Art Review: "Panda's Exercise," prints by Jennifer Koch and Gregg Blasdel. 215 College Gallery, Burlington. Through June 16.
Collaborative works are rare in art history, seldom executed (or at least acknowledged) until the postmodern era. Even now, only a couple of internationally known couples are jointly producing pieces judged to be of museum quality: the Starn twins, who recently built a bamboo maze on the roof of the Metropolitan Museum of Art, and the British duo Gilbert & George, best known for their large-scale photographic double self-portraits.
Husband-and-wife collaborations are rarer still. The list of big names begins and ends with installation artists Christo, 75, and Jeanne-Claude, who died last year.
This is but one reason a current show at the 215 College Gallery  may pique visitors’ interest. “Panda’s Exercise” presents 14 block prints, each a product of the marital and artistic partnership of Jennifer Koch and Gregg Blasdel  of Burlington.

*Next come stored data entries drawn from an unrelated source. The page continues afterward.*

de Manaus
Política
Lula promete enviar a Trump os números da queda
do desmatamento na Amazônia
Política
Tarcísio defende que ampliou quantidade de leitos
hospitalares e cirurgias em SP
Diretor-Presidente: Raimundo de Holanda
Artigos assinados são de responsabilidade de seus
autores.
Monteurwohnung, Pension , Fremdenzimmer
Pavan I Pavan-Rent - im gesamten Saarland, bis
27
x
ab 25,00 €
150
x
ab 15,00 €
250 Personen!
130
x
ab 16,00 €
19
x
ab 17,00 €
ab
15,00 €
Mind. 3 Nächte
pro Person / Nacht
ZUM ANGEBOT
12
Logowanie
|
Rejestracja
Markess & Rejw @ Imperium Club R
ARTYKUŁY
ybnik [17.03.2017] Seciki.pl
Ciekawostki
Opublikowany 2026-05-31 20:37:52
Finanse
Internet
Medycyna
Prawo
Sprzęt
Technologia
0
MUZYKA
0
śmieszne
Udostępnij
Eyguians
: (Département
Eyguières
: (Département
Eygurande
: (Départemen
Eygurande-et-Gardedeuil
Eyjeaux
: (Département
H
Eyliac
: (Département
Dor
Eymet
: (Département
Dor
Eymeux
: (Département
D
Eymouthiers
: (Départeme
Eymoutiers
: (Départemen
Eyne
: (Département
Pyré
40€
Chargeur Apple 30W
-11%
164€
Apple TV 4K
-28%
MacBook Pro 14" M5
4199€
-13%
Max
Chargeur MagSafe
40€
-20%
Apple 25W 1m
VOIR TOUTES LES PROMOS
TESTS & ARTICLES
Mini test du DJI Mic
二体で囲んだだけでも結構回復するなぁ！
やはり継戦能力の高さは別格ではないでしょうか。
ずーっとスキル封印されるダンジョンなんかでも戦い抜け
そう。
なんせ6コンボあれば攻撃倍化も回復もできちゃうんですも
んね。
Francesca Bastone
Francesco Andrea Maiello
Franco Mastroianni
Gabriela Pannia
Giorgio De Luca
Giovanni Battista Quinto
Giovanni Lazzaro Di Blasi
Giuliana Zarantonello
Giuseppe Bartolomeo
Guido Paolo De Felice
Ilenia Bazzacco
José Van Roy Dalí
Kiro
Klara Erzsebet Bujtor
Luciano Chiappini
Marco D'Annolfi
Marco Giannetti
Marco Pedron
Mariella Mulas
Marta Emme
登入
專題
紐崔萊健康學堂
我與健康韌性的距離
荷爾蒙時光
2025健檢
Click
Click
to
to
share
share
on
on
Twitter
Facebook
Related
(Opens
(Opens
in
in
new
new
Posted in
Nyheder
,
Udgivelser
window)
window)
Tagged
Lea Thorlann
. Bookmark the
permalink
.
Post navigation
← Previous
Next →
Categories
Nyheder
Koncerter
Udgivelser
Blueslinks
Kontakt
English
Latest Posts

They’ve been making art together since 2004 — but only in a series of prints known collectively as “The Marriage of Reason.” Koch, owner of Frames for You and Mona Lisa Too , and Blasdel , an associate professor of fine arts at St. Michael’s College, create their work separately most of the time.
The pieces in the current show are visual counterparts to the “call-and-response” musical pattern, Blasdel explains. He says each print began with a Koch carving of a shape resembling “a hank of rope,” to which he added a 38-part geometric image that varies in color from print to print but retains an identical shape in all but two or three of the pieces. Blasdel’s polyhedron always floats on the top half of a sheet of heavyweight white paper; Koch’s twiny, stencil-like form always occupies the lower portion.
It’s impossible — for this viewer — to look at these prints and not think about sex. Blasdel’s pointy, hard-edged form thrusts insistently downward toward the pouched part of Koch’s soft, receptive shape. Viewers may feel the urge to step outside for a cigarette after experiencing 14 of these visual copulations in succession.
The show’s formalist temperature isn’t nearly as hot. In fact, there’s not much visual variety here, what with every print made in the same dimensions and with the same arrangement of forms. And, perhaps surprisingly given Koch’s day job, only one of them has the put-together look that framing can produce.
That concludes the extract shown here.